To repair your jump core, you have to extract and use enough engineering skill cards on the jump core system, which is no easy task. At the same time, bad things happen to your ship every turn, all of which can kill your crew if you don't try to attend to them.
Tactical teamwork
Finding a way to put out immediate (and sometimes literal) fires while constantly working toward the win state is the key challenge in The Captain is Dead. Extreme coordination and forethought needs to be put into every move, and even that isn't always enough.
In this digital version of the board game, The Captain is Dead isn't explicitly multiplayer. You can just take turns by passing the device between players or control all the crew members on your own. There's no online multiplayer to speak of, either.
Playability paradox
The most striking thing about The Captain is Dead is its audio and visual design. It uses really loud colors on low-poly models and pairs that with a driving synth soundtrack to make everything pop. Its interface also makes use of ship readout screens and performs circle wipes you might see in a campy sci-fi movie to heighten its visual flair.

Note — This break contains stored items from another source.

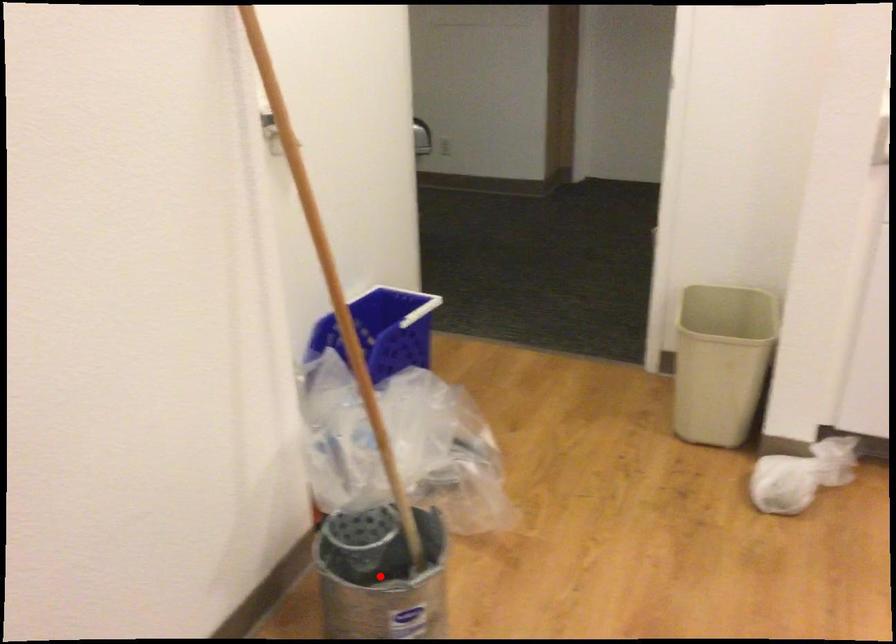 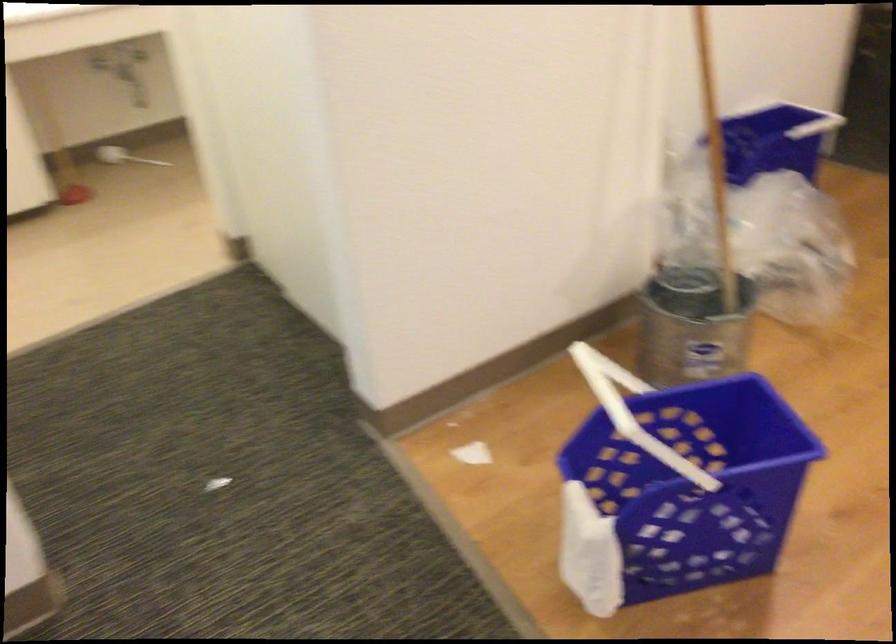 Question: I am providing you with two images of the same scene from different viewpoints. A red point is marked on the first image. Can you still see the location of the red point in image 2?

Choices:
 (A) Yes
 (B) No

Answer: (B) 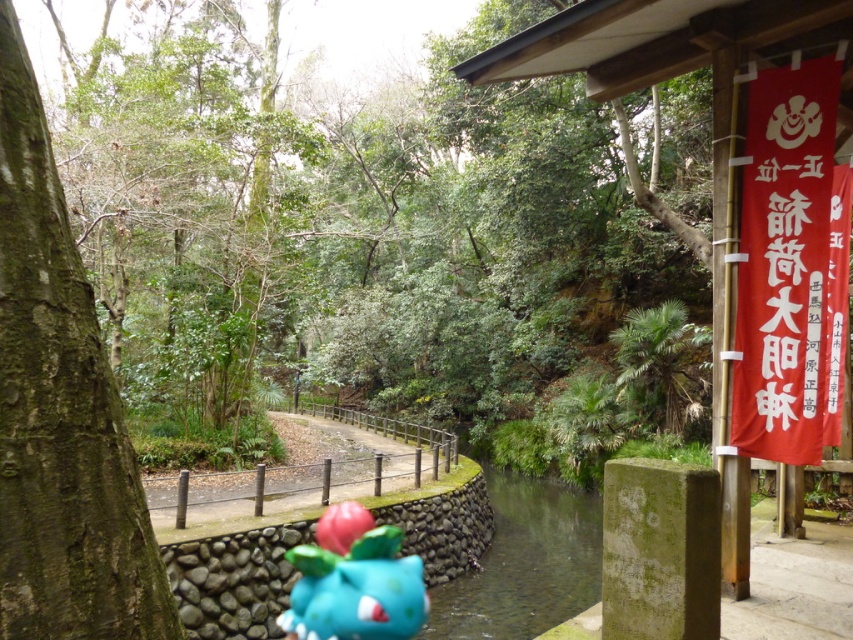 Where is `rough bark tree at left`? This screenshot has height=640, width=853. rough bark tree at left is located at coordinates (61, 410).

The image size is (853, 640). What do you see at coordinates (61, 410) in the screenshot?
I see `rough bark tree at left` at bounding box center [61, 410].

Locate an element on the screen. The height and width of the screenshot is (640, 853). rough bark tree at left is located at coordinates [x=61, y=410].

Unfortunately though, the excellent attention-to-detail that Thunderbox Entertainment poured into this game can't save the troubled core of its source material. The Captain is Dead depends on many, many random elements to create its challenge, to the point that sessions rarely feel satisfying. I could see this kind of gameplay being more enjoyable with friends around a table, but playing it on your own feels somewhere between boring and frustrating depending on how you tweak the difficulty settings and how the cards fall.
The bottom line
I wish Thunderbox Entertainment had taken all of their love for sci-fi camp and applied it to a game that feels more satisfying. At its core, The Captain is Dead is a game driven by chance. I get why you have to do something like that for a board game but, in digital spaces, far more compelling things can (and have) been done with games that have almost the exact same setup.